→ **Listed entries**
↓↓↓

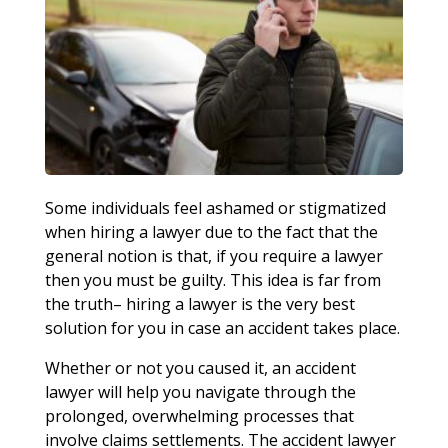
Some individuals feel ashamed or stigmatized
when hiring a lawyer due to the fact that the
general notion is that, if you require a lawyer
then you must be guilty. This idea is far from
the truth– hiring a lawyer is the very best
solution for you in case an accident takes place.
Whether or not you caused it, an accident
lawyer will help you navigate through the
prolonged, overwhelming processes that
involve claims settlements. The accident lawyer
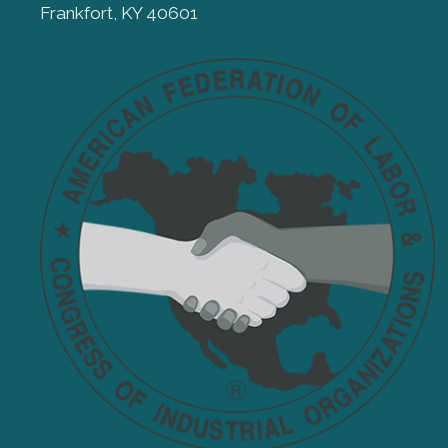
Frankfort, KY 40601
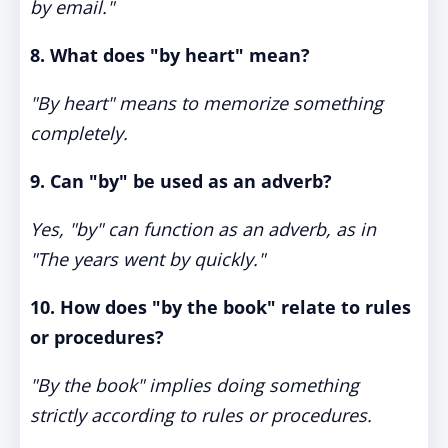
by email."
8. What does "by heart" mean?
"By heart" means to memorize something
completely.
9. Can "by" be used as an adverb?
Yes, "by" can function as an adverb, as in
"The years went by quickly."
10. How does "by the book" relate to rules
or procedures?
"By the book" implies doing something
strictly according to rules or procedures.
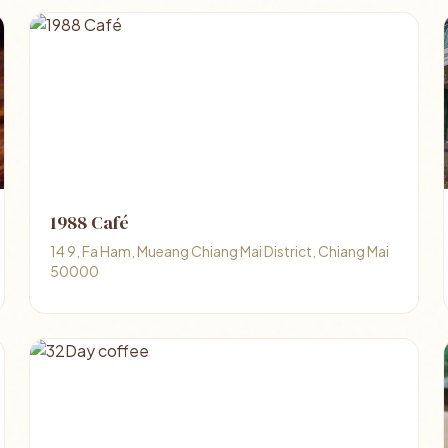
1988 Café
14 9, Fa Ham, Mueang Chiang Mai District, Chiang Mai
50000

↑↑↑

→ **Task description**
All records above should be duplicated exactly, with the pictures omitted.

→ **Task solution**
Some individuals feel ashamed or stigmatized
when hiring a lawyer due to the fact that the
general notion is that, if you require a lawyer
then you must be guilty. This idea is far from
the truth– hiring a lawyer is the very best
solution for you in case an accident takes place.
Whether or not you caused it, an accident
lawyer will help you navigate through the
prolonged, overwhelming processes that
involve claims settlements. The accident lawyer
Frankfort, KY 40601
by email."
8. What does "by heart" mean?
"By heart" means to memorize something
completely.
9. Can "by" be used as an adverb?
Yes, "by" can function as an adverb, as in
"The years went by quickly."
10. How does "by the book" relate to rules
or procedures?
"By the book" implies doing something
strictly according to rules or procedures.
1988 Café
14 9, Fa Ham, Mueang Chiang Mai District, Chiang Mai
50000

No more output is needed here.